When qawwali and folk music fill the air

Published: March 4, 2013

Rizwan-Muazzam have been trained by legend Nusrat Fateh Ali Khan. PHOTO: ALI MEHMOOD

LAHORE: 

The stage was set on Sunday at the Rafi Peer Theatre Workshop as the crowd was transported to another universe where qawwali and Sufi music filled the atmosphere. The combination of British-Indian singer Susheela Raman and qawwal group Rizwan-Muazzam proved to be an exhilarating one. Thoroughly impressed, a member of the audience said, “She reached out to the sky, touched God and then started to sing.”

The night was a tribute to the theatre’s late chief operating officer Faizan Peerzada, who is known for his artistic talent, and was the first of the two acts set to take place; it will also serve to be a curtain raiser for a performance scheduled to be held at the Royal Festival Hall in London on April 10.

“We had only three days to prepare, but I think we covered a lot of territory despite that,” said Raman, who is thrilled to be working with legend Nusrat Fateh Ali Khan’s nephews Rizwan and Muazzam. “But with time, the bond will become stronger, create more [bonds] and go into new spaces.” Critically-acclaimed artist Raman, who is known for her electric live performances, arrived here last week and performed for the first time in Lahore. Despite interchanging between English and her ancestral language Tamil during her act, she left the audience members spellbound as she is a master of her craft.

Raman opened the show with a couple of solo performances, then a small session of qawwali followed which then transitioned into fusion. It included a fusion performance of Bob Dylan’s All Along the Watchtower/Sajna as well as an electric performance of Mein Sharabi and other qawwal classics.

“Qawwal history is as old as 750 years — I love it and I love being around it,” Raman said, referring to her collaboration with the duo. “I am kind of a rock singer so I think they react to me on a gut level. But it’s just a great honour to be working so closely with them.”
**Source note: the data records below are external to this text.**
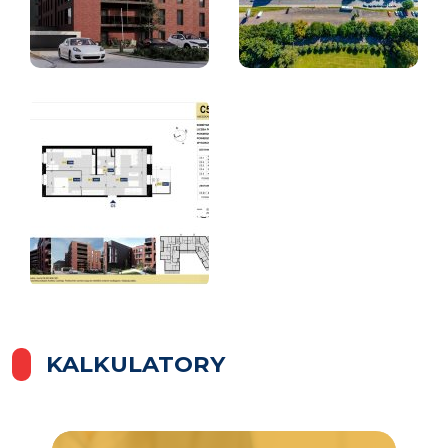
KALKULATORY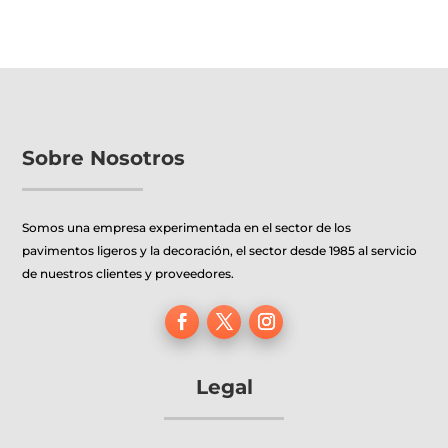
múltiples
múltiples
variantes.
variantes.
Las
Las
opciones
opciones
se
se
pueden
pueden
Sobre Nosotros
elegir
elegir
en
en
Somos una empresa experimentada en el sector de los
la
la
pavimentos ligeros y la decoración, el sector desde 1985 al servicio
página
página
de nuestros clientes y proveedores.
de
de
producto
producto
Legal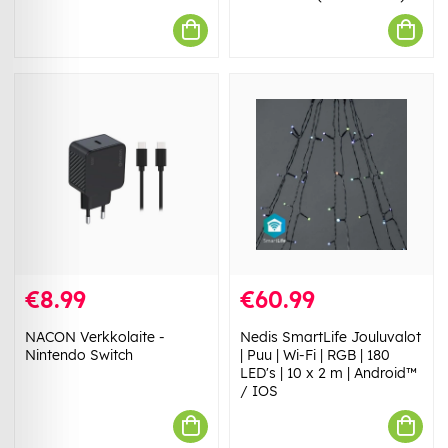
€8.99
€60.99
NACON Verkkolaite -
Nedis SmartLife Jouluvalot
Nintendo Switch
| Puu | Wi-Fi | RGB | 180
LED's | 10 x 2 m | Android™
/ IOS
Muazzam explained that the rehearsal process with Raman was a collaborative one and that the goal of music is ultimately love in the Sufi sense. “All of these are Sufi songs and we are hoping to promote peace and love through this experiment of ours,” said Muazzam. “Susheela helped us mix the raags with western notes which was very interesting.”

Rizwan-Muazzam are probably the closest thing we have in Pakistan to the great maestro Nusrat Fateh Ali Khan as they were both once trained by him. Today they take pride in maintaining the traditional aspect of qawwal and admit that they have always worked for the music rather than the more attractive commercial options.

“We’ve done fusion before but this is the first time we have actually performed fusion in Pakistan,” said Rizwan. “Nusrat was always something bigger whether it was him as a singer or a music director.” He feels it was the legend’s music sense which allowed him to achieve great things in life. “I don’t think you see that [in artists] today. He understood a wide variety of music and this allowed him to bring something new each time,” added Rizwan.

Rizwan-Muazzam is a large qawwal group which includes several chorus singers as well as a variety of instruments. “We are mixing eastern and western music — what we are doing is keeping our tradition bright in this process,” said Rizwan, revealing the group is working on an upcoming album out of which a couple of numbers will be released in films. “It’s not pure qawwali and we are making the genre more accessible for the new generation.”

Published in The Express Tribune, March 5th, 2013.